Difficile de venir alimenter mon blog, laissé à l’abandon faute de réussir à terminer le moindre livre depuis des mois et des mois.

Et pourtant, au milieu de ce désert littéraire, parsemé, ici et là, de nombreux ouvrages commencés puis lâchement abandonnés, j’ai eu le bonheur de faire une jolie découverte. La voleuse de livres, un livre fort dont j’avais entendu parlé il y a longtemps, sans pour autant avoir eu envie de m’y mettre…. et je suis bien contente d’avoir, finalement, franchi le pas  !

 voleuse livres

Qu’en dit la 4ème de couverture ?

Leur heure venue, bien peu sont ceux qui peuvent échapper à la Mort.

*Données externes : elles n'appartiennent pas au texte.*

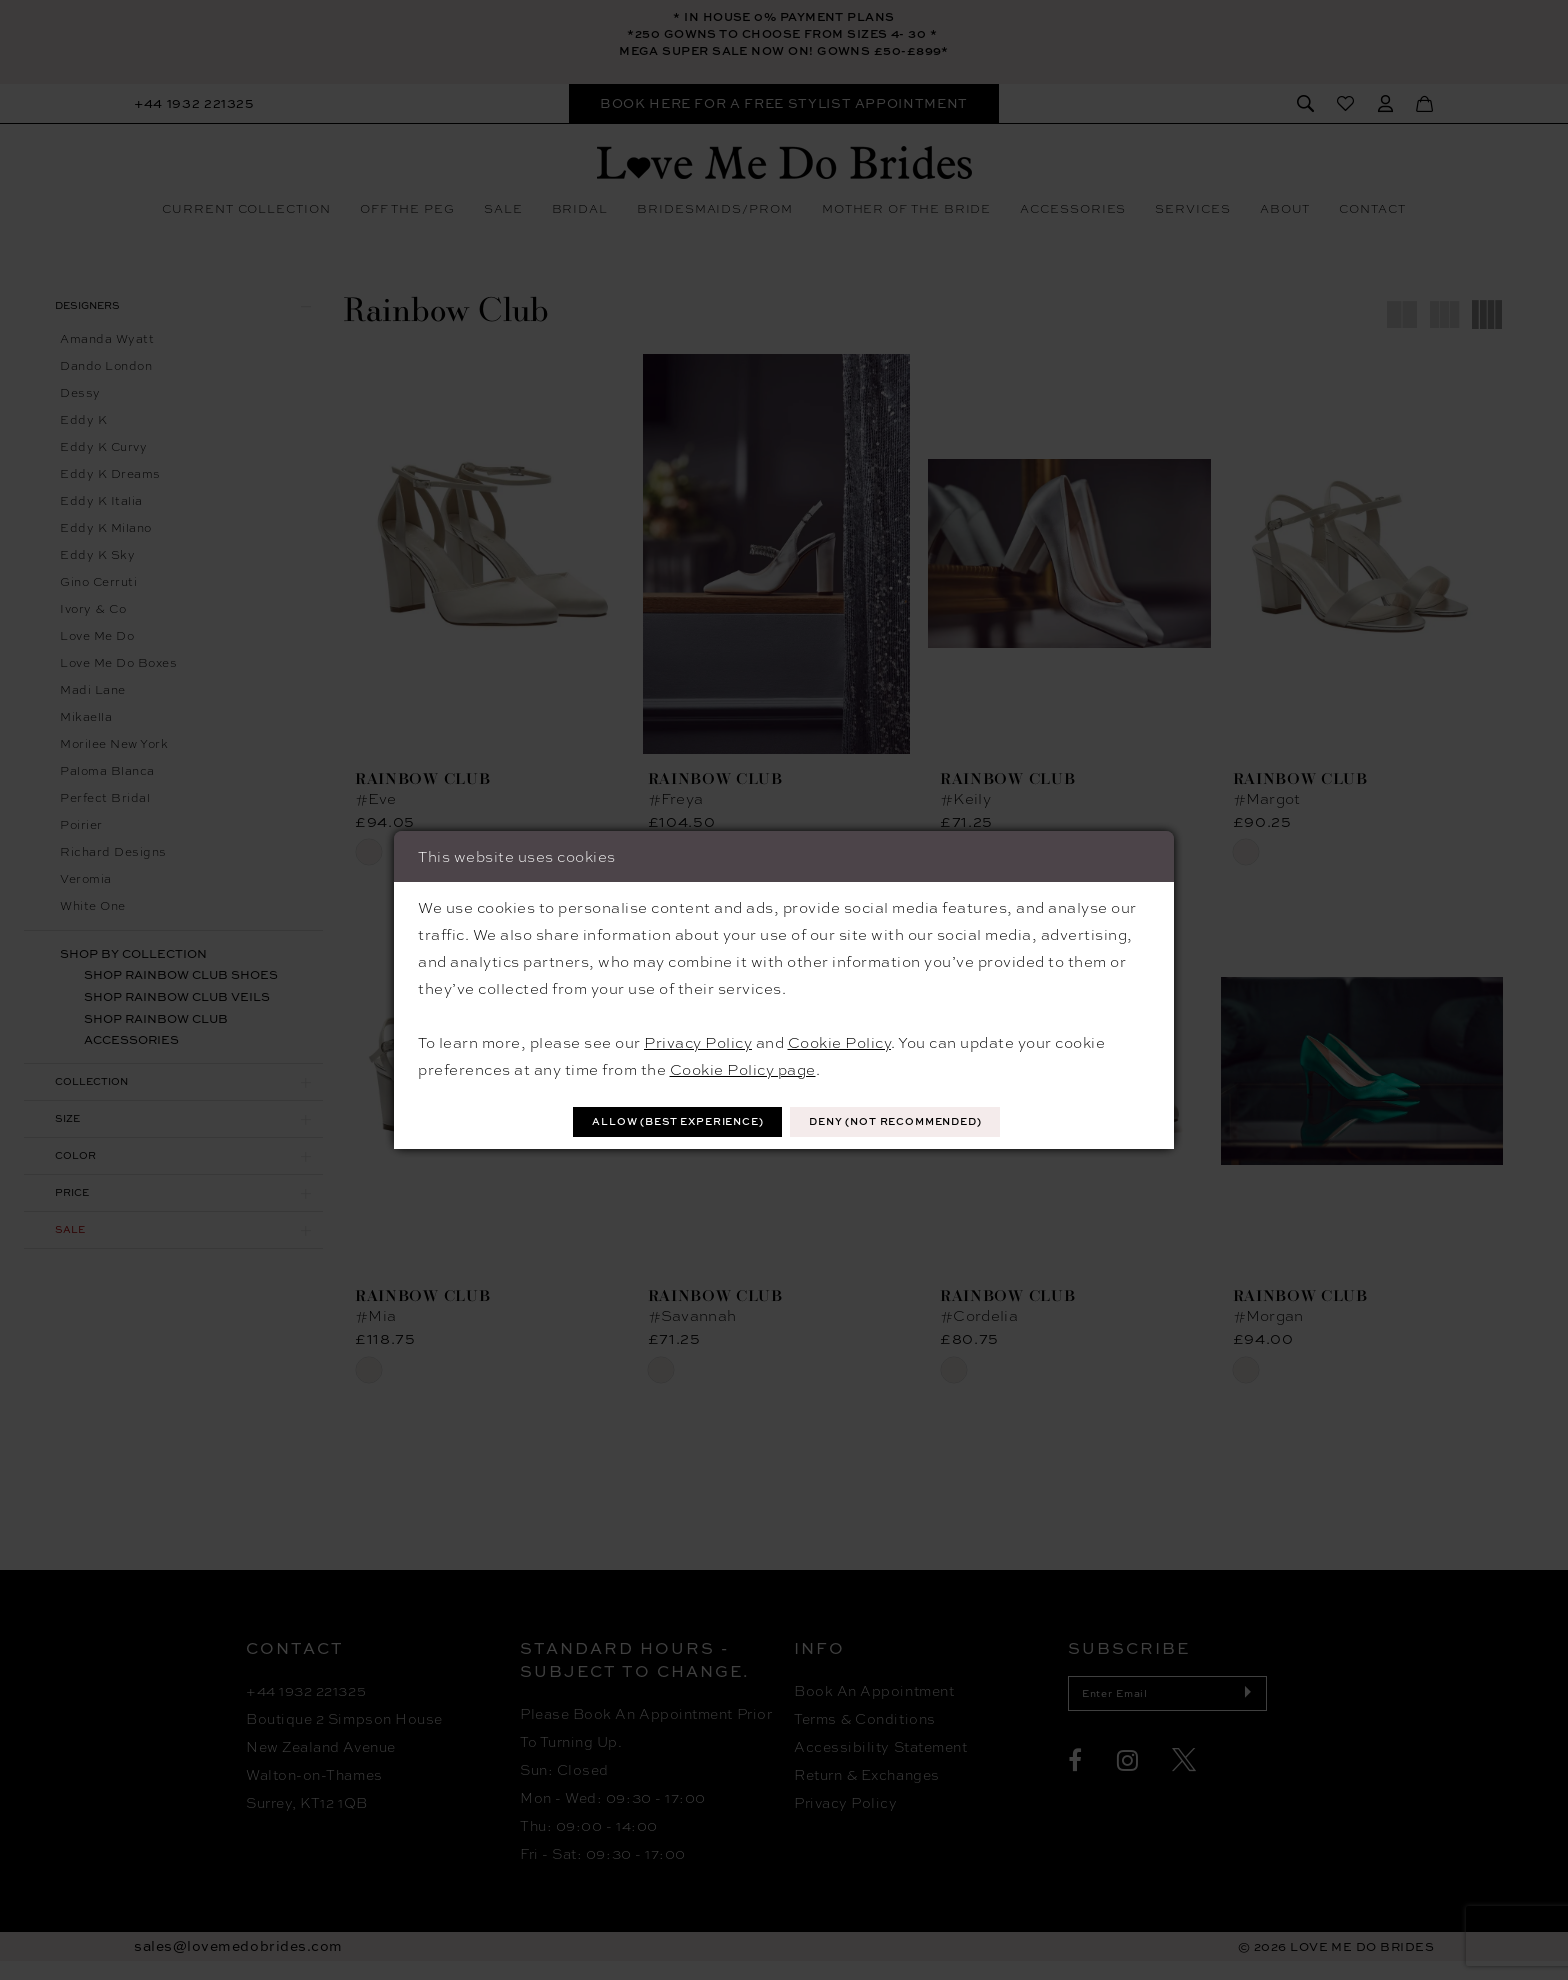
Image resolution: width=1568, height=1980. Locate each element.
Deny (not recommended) (918, 1121)
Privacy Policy (698, 1040)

Et, parmi eux, plus rares encore, ceux qui réussissent à éveiller sa curiosité. Liesel Meminger y est parvenue. Trois fois cette fillette a croisé la Mort et trois fois, la Mort s’est arrêtée. Est-ce son destin d’orpheline dans l’Allemagne nazie qui lui a valu cet intérêt inhabituel ? Ou bien sa force extraordinaire face aux événements ? A moins que ce ne soit son secret… Celui qui l’a aidée à survivre. Celui qui a même inspiré à la Mort ce si joli surnom : la Voleuse de Livres.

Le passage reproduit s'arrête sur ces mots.